Namun ujung dari semua itu adalah kegagalan. Hampir tidak
ada kemenangan yang diraih gerakan yang saya ikuti. Padahal semua sudah
dilakoni, berdarah-darah. Tapi tetap saja hasilnya nihil. Kehebatan gerakan mahasiswa
hanya ada pada dongeng-dongeng, hanya mitos.
Akhirnya, kegagalan tidak hanya berlaku pada gerakan dan
organisasi mahasiswa. kuliah saya ikut berantakan. Kisah cinta pun tinggal
kenangan.
Tidak-tidak, saya bukan menyesali keterlibatan saya dalam aktivisme
mahasiswa. Banyak hal yang saya pelajari di sana, dan segala perkembangan yang
saya alami sedikit-banyak dipengaruhi keterlibatan saya. Hanya saja, ada
beberapa hal yang mengganjal dan baru saya pahami ketika berada di luar
lingkaran tersebut.
Soal gerakan mahasiswa, akhirnya saya sadar satu hal kenapa
mereka (termasuk saya) selalu gagal, bahwa gerakan hari ini tidak adaptif.
Setelah banyak bermain di luar lingkaran mahasiswa, saya bertemu berbagai orang
yang juga pernah aktif di gerakan mahasiswa. Kini, kebanyakan mereka adalah
penulis dan peneliti.
Dari berbagai obrolan bersama mereka, juga belajar langsung
dalam beberapa agenda, saya menyadari kalau gerakan mahasiswa tidak adaptif.
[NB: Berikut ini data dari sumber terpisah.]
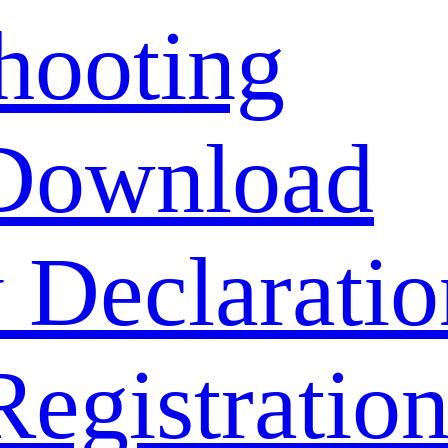
hooting
Download
 Declaratio
Registratio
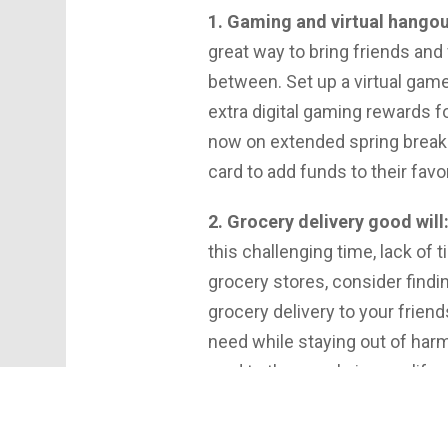
1. Gaming and virtual hangou
great way to bring friends and
between. Set up a virtual game
extra digital gaming rewards f
now on extended spring breaks, 
card to add funds to their favo
2. Grocery delivery good will
this challenging time, lack of
grocery stores, consider findin
grocery delivery to your frien
need while staying out of harm’
card to the people in your li
even when stores are closed. I
need, or want to help a time-s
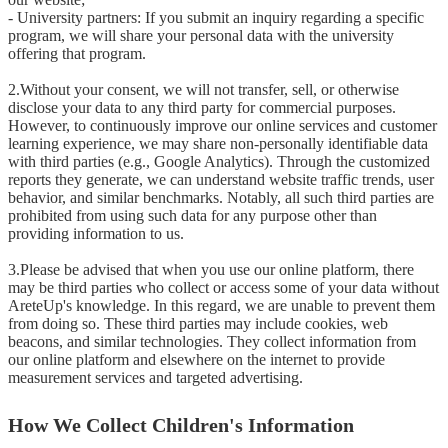
- University partners: If you submit an inquiry regarding a specific 
program, we will share your personal data with the university 
offering that program.

2.Without your consent, we will not transfer, sell, or otherwise 
disclose your data to any third party for commercial purposes. 
However, to continuously improve our online services and customer 
learning experience, we may share non-personally identifiable data 
with third parties (e.g., Google Analytics). Through the customized 
reports they generate, we can understand website traffic trends, user 
behavior, and similar benchmarks. Notably, all such third parties are 
prohibited from using such data for any purpose other than 
providing information to us.

3.Please be advised that when you use our online platform, there 
may be third parties who collect or access some of your data without 
AreteUp's knowledge. In this regard, we are unable to prevent them 
from doing so. These third parties may include cookies, web 
beacons, and similar technologies. They collect information from 
our online platform and elsewhere on the internet to provide 
measurement services and targeted advertising.
How We Collect Children's Information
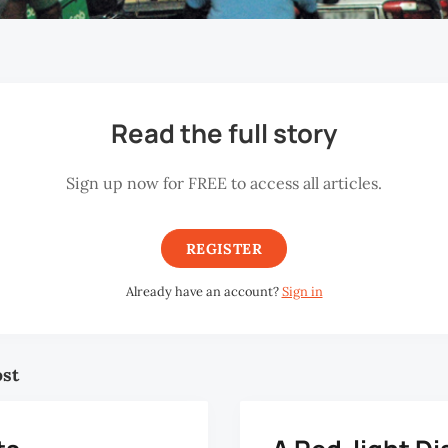
Read the full story
Sign up now for FREE to access all articles.
REGISTER
Already have an account?
Sign in
ost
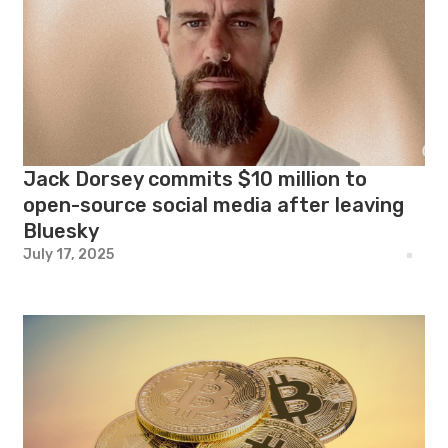
Jack Dorsey commits $10 million to
open-source social media after leaving
Bluesky
July 17, 2025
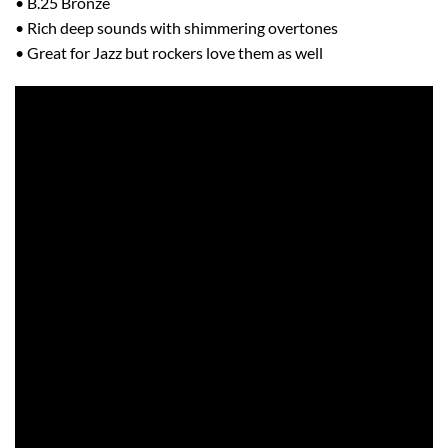
• B.25 Bronze
• Rich deep sounds with shimmering overtones
• Great for Jazz but rockers love them as well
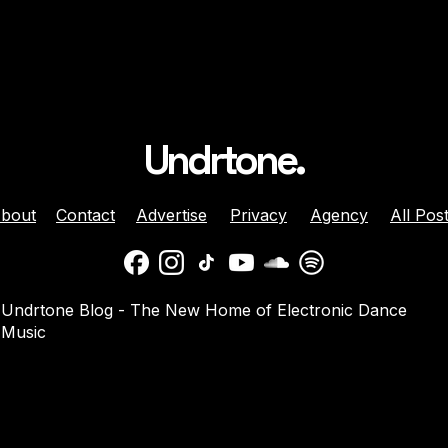
Undrtone.
bout
Contact
Advertise
Privacy
Agency
All Pos
lose ‘all day’
Calcou Bring Euphoric
Undrtone Blog - The New Home of Electronic Dance
lective Single
Electronica to ‘High’
Music
top’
Gerakan, bukan lagi soal ide dan aksi, tapi hanya melulu aksi dan aksi. Pada
tataran ide, terlalu banyak anak gerakan yang bahkan tidak suka baca buku.
Padahal mereka dengan lantangnya menolak kebijakan-kebijakan pemerintah tapi
(lagi-lagi) tidak banyak mengetahui persoalan yang mereka lawan dan lawan itu.
Bukan berarti semua mahasiswa tidak suka baca buku dan
terlibat dalam aksi yang mereka sendiri tidak banyak tahu. Saya tidak mau
mengeralisir mereka. Tapi, dalam jumlah yang sedikit itu, populasi mahasiswa
yang gemar aksi tapi tidak suka baca itu sangat besar. Mungkin mencapai 50%-60%
dari total mereka yang ada di gerakan.
Persoalannya adalah, ketika mereka tidak mau membaca
bagaimana mereka bisa memahami apa yang mereka lawan, mereka tolak? Saya pun
dulu gemar melakukan aksi. Siapa sih anak gerakan yang tidak menganggap ikut
aksi itu keren? Sangat jarang. Tapi perkara mendasar kenapa mereka aksi dan
wacana soal isu yang diangkat saja banyak yang tidak tahu. Akhirnya aksi
mahasiswa hanya menjadi agenda rutin tanpa (banyak) makna seperti perayaan
saja.
Hal ini sama seperti keberadaan kelompok mahasiswa yang
membuat koperasi di kampus tapi mereka saja tidak paham soal tujuh prinsip
dasar koperasi. Padahal ya, prinsip dasar adalah hal yang sangat fundamental.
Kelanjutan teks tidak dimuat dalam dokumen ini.